Installation Directories

/usr/bin/rimae-scan-server          # API server binary (frontend embedded)
/usr/bin/rimae-scan-scheduler       # Scheduler binary
/usr/lib/rimae-scan/workers/        # Worker binaries (crawlers, sync, reports)

/etc/rimae-scan/                    # Configuration
  rimae-scan.conf                   # Main config file (env vars)
  compliance/factory/               # Signed compliance catalogs

/var/lib/rimae-scan/                # Persistent data
  git_cache/                        # Cloned GitHub repositories
  grype_db/                         # Grype vulnerability database cache
  trivy_db/                         # Trivy vulnerability database cache
  export_tmp/                       # Temporary export file staging

/var/log/rimae-scan/                # Log files (scripts output)
/var/backups/rimae-scan/            # Backup archives

Technology Stack

Layer Technology
Language Go 1.26
Web framework Echo v4
Database driver pgx/v5 (pgxpool)
Query generation sqlc
Database PostgreSQL 16
Migrations golang-migrate (embedded via go:embed)
Scheduler robfig/cron v3 (in-process)
Auth (JWT) golang-jwt/jwt/v5
Auth (passwords) argon2id
Auth (LDAP) go-ldap/ldap/v3
Encryption AES-256-GCM + Argon2id KDF
HTTP client net/http (stdlib)
Serialization encoding/json (stdlib)
Templating html/template (stdlib)
XML parsing encoding/xml (stdlib)
PDF generation maroto v2
SBOM formats CycloneDX, SPDX
Cache / Rate limiting Redis 7
Frontend React, Vite, Tailwind CSS
Reverse proxy Caddy 2
Logging log/slog (stdlib, JSON output)

Extensibility

rimae/scan uses Go interfaces for extensibility.

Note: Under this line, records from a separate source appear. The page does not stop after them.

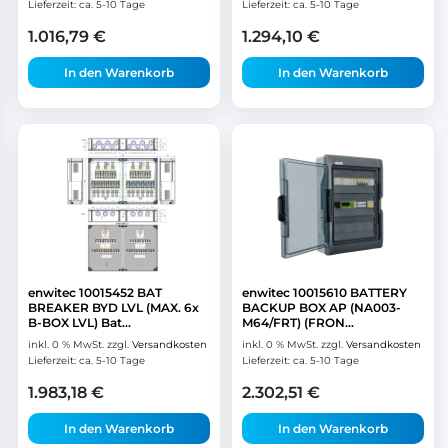
Lieferzeit:
ca. 5-10 Tage
Lieferzeit:
ca. 5-10 Tage
1.016,79
€
1.294,10
€
In den Warenkorb
In den Warenkorb
enwitec 10015452 BAT
enwitec 10015610 BATTERY
BREAKER BYD LVL (MAX. 6x
BACKUP BOX AP (NA003-
B-BOX LVL) Bat...
M64/FRT) (FRON...
inkl. 0 % MwSt.
zzgl.
Versandkosten
inkl. 0 % MwSt.
zzgl.
Versandkosten
Lieferzeit:
ca. 5-10 Tage
Lieferzeit:
ca. 5-10 Tage
1.983,18
€
2.302,51
€
In den Warenkorb
In den Warenkorb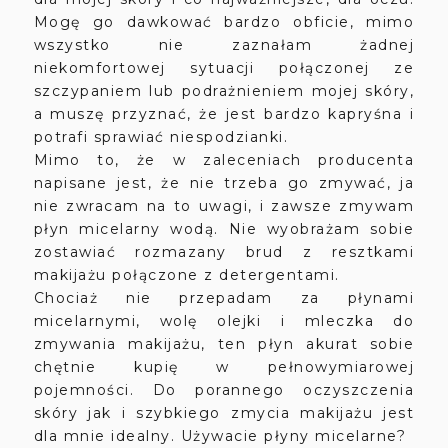
Mogę go dawkować bardzo obficie, mimo
wszystko nie zaznałam żadnej
niekomfortowej sytuacji połączonej ze
szczypaniem lub podrażnieniem mojej skóry,
a muszę przyznać, że jest bardzo kapryśna i
potrafi sprawiać niespodzianki.
Mimo to, że w zaleceniach producenta
napisane jest, że nie trzeba go zmywać, ja
nie zwracam na to uwagi, i zawsze zmywam
płyn micelarny wodą. Nie wyobrażam sobie
zostawiać rozmazany brud z resztkami
makijażu połączone z detergentami.
Chociaż nie przepadam za płynami
micelarnymi, wolę olejki i mleczka do
zmywania makijażu, ten płyn akurat sobie
chętnie kupię w pełnowymiarowej
pojemności. Do porannego oczyszczenia
skóry jak i szybkiego zmycia makijażu jest
dla mnie idealny. Używacie płyny micelarne?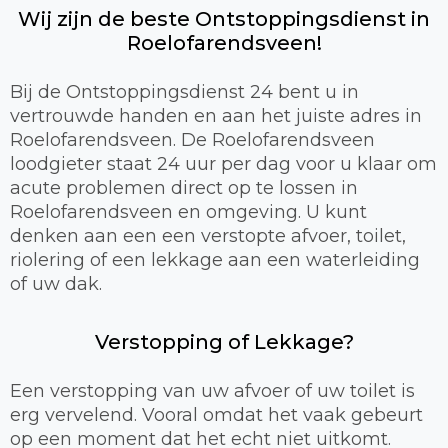
Wij zijn de beste Ontstoppingsdienst in
Roelofarendsveen!
Bij de Ontstoppingsdienst 24 bent u in
vertrouwde handen en aan het juiste adres in
Roelofarendsveen. De Roelofarendsveen
loodgieter staat 24 uur per dag voor u klaar om
acute problemen direct op te lossen in
Roelofarendsveen en omgeving. U kunt
denken aan een een verstopte afvoer, toilet,
riolering of een lekkage aan een waterleiding
of uw dak.
Verstopping of Lekkage?
Een verstopping van uw afvoer of uw toilet is
erg vervelend. Vooral omdat het vaak gebeurt
op een moment dat het echt niet uitkomt.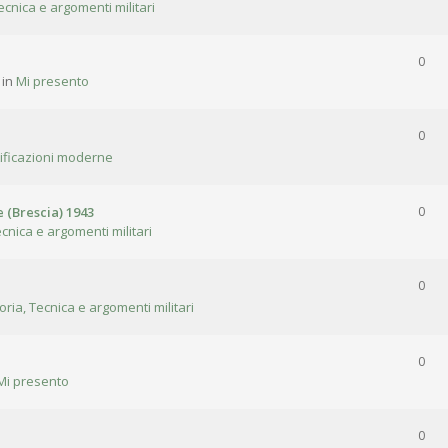
ecnica e argomenti militari
0
 in
Mi presento
0
tificazioni moderne
 (Brescia) 1943
0
ecnica e argomenti militari
0
oria, Tecnica e argomenti militari
0
Mi presento
0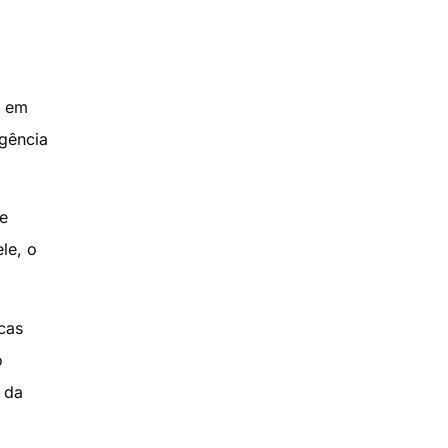
e em
igência
e
le, o
cas
o
 da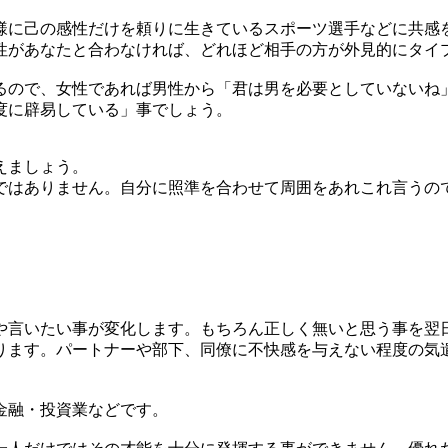
に己の感性だけを頼りに生きているスポーツ選手などに共感
があなたと合わなければ、どれほど相手の方が外見的にタイ
ので、女性であれば男性から「君は男を必要としていないね
度に辟易している」事でしょう。
えましょう。
はありません。自分に照準を合わせて周囲をあれこれ言うの
言いたい事が変化します。もちろん正しく無いと思う事を翌
ります。パートナーや部下、同僚に不快感を与えない程度の気
金融・投資業などです。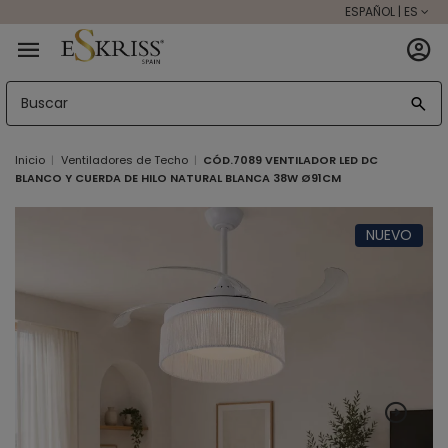
ESPAÑOL | ES
Inicio
Ventiladores de Techo
CÓD.7089 VENTILADOR LED DC
BLANCO Y CUERDA DE HILO NATURAL BLANCA 38W Ø91CM
NUEVO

Custom crawlers and exporters implement the corresponding interface and register with the application.

Custom Crawlers

Crawlers implement the interface in internal/crawler/base.go and register in internal/crawlereg/. The interface defines methods for fetching, parsing, and persisting vulnerability data from a source.

Custom Exporters

Export formats are individual Go files in internal/export/. Each exporter writes a specific format (CSV, JSON, HTML, PDF, XLSX, CycloneDX, SPDX) given a set of vulnerability match data.

Integration Adapters

Integration targets implement the adapter interface in internal/integrations/targets/base.go. New adapters for SIEM, scanner, threat intelligence, ticketing, or notification platforms register via the factory in internal/integrations/targets/factory.go.